Aim of the exercise | Using the data beneath, show every line that includes the word "Venus".

Source information |
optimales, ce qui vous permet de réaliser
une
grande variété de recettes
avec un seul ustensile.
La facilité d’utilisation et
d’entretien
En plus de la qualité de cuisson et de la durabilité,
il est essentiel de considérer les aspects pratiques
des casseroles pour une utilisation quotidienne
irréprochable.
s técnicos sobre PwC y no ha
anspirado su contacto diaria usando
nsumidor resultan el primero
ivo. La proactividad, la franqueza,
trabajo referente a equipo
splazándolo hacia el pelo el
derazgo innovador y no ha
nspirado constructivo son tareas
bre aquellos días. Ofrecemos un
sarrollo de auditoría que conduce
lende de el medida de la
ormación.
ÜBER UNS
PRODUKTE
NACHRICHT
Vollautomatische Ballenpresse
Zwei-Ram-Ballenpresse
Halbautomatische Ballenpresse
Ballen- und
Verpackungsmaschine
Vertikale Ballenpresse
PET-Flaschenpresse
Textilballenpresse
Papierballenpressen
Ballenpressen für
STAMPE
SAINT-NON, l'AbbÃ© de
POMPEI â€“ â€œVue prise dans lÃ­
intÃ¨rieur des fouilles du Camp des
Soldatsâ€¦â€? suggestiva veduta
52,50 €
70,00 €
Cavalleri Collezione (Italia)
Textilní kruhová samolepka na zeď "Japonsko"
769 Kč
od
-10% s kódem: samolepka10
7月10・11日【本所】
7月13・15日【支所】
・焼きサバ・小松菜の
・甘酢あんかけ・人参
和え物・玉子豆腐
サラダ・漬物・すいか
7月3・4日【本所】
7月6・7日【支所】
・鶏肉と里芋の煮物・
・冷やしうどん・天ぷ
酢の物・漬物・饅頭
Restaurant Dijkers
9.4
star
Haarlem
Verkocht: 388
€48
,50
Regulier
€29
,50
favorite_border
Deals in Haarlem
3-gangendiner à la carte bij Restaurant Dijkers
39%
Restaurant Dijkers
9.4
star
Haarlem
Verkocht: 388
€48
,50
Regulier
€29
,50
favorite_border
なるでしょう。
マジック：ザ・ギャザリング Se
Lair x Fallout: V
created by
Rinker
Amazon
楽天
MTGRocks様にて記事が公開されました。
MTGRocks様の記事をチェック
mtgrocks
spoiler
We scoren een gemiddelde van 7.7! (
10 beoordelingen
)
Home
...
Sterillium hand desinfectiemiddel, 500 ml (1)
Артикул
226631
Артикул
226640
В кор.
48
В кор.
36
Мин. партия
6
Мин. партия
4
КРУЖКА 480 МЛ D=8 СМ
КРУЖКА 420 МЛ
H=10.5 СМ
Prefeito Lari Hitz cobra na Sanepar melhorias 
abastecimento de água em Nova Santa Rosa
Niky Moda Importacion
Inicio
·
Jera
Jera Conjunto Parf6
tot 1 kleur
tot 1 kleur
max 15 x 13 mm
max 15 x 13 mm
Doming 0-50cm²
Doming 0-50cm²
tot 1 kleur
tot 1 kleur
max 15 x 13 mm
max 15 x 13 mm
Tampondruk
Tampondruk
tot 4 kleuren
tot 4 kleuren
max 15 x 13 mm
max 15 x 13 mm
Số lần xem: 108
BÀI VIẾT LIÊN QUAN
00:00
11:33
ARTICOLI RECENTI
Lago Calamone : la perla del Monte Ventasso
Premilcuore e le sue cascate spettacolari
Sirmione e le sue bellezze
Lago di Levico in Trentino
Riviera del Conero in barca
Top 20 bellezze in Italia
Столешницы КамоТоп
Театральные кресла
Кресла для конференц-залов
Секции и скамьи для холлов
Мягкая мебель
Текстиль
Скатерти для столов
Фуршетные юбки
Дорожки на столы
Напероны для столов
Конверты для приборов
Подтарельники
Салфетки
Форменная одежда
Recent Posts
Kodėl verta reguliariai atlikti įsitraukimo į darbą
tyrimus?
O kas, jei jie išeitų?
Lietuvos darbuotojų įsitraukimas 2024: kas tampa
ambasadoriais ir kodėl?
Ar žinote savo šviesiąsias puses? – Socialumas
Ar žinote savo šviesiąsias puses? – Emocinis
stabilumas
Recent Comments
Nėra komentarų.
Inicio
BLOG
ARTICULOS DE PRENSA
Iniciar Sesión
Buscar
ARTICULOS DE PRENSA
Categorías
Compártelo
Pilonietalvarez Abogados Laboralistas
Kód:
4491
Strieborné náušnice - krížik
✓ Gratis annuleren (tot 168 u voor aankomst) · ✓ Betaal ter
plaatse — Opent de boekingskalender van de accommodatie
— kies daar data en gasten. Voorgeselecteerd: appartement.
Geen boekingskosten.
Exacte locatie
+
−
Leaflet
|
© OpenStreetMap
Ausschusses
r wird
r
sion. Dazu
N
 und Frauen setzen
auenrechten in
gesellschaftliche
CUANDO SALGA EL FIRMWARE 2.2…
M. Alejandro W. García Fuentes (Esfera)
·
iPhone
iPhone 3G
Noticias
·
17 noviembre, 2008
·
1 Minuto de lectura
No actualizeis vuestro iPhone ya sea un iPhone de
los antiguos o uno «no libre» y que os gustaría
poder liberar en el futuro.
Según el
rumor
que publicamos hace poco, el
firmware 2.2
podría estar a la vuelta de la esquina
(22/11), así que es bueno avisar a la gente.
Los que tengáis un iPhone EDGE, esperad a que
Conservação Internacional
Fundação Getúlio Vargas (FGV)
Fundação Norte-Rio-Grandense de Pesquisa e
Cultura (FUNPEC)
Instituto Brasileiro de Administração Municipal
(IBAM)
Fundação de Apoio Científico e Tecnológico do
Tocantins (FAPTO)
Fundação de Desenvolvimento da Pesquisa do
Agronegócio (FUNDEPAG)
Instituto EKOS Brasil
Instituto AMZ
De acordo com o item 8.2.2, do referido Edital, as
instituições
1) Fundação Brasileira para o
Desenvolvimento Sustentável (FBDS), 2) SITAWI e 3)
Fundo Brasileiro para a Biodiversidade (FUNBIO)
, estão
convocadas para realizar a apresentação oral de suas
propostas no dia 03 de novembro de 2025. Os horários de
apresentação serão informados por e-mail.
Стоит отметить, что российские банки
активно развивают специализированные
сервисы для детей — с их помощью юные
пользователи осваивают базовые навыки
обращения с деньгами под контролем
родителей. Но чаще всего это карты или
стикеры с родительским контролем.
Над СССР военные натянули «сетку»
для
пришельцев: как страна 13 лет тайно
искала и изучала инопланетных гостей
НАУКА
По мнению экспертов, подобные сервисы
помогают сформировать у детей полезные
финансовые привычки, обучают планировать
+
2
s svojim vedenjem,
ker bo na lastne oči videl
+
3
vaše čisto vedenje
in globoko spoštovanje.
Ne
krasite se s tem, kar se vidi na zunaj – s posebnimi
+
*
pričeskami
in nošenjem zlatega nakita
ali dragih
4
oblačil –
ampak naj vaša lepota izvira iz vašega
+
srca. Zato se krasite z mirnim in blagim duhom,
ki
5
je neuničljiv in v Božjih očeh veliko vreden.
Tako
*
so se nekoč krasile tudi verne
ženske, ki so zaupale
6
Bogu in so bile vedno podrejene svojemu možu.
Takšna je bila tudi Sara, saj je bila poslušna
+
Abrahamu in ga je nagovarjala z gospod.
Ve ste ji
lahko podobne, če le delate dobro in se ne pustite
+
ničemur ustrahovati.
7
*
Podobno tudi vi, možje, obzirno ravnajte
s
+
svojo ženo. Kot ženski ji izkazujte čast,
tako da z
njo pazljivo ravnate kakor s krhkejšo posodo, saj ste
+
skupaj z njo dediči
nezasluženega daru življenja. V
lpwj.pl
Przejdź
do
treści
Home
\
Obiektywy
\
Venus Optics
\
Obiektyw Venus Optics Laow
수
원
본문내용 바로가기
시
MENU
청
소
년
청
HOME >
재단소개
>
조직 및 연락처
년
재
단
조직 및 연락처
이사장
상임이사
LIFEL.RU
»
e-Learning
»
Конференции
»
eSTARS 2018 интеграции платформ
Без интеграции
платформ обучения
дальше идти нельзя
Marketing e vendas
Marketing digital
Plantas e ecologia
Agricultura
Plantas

The answer |
Venus Optics
Obiektyw Venus Optics Laow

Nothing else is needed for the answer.